WHAT THE TASK REQUIRES
Using the records that appear below, write out exactly the lines from the one with "Telefonní číslo" through the one with "REZERVOVAT SCHŮZKU", keeping both end lines.

(INPUT FOR THIS TASK begins)

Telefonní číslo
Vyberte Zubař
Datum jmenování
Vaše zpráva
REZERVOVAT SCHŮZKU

(INPUT FOR THIS TASK ends)
(INPUT FOR THIS TASK begins)

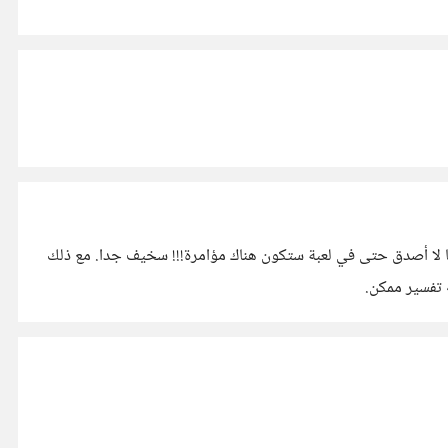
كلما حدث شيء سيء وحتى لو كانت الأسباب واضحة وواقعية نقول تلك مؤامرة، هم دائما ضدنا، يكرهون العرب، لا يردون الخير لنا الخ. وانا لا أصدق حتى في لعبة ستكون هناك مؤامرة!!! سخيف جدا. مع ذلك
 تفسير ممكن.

(INPUT FOR THIS TASK ends)

REPLY
Telefonní číslo
Vyberte Zubař
Datum jmenování
Vaše zpráva
REZERVOVAT SCHŮZKU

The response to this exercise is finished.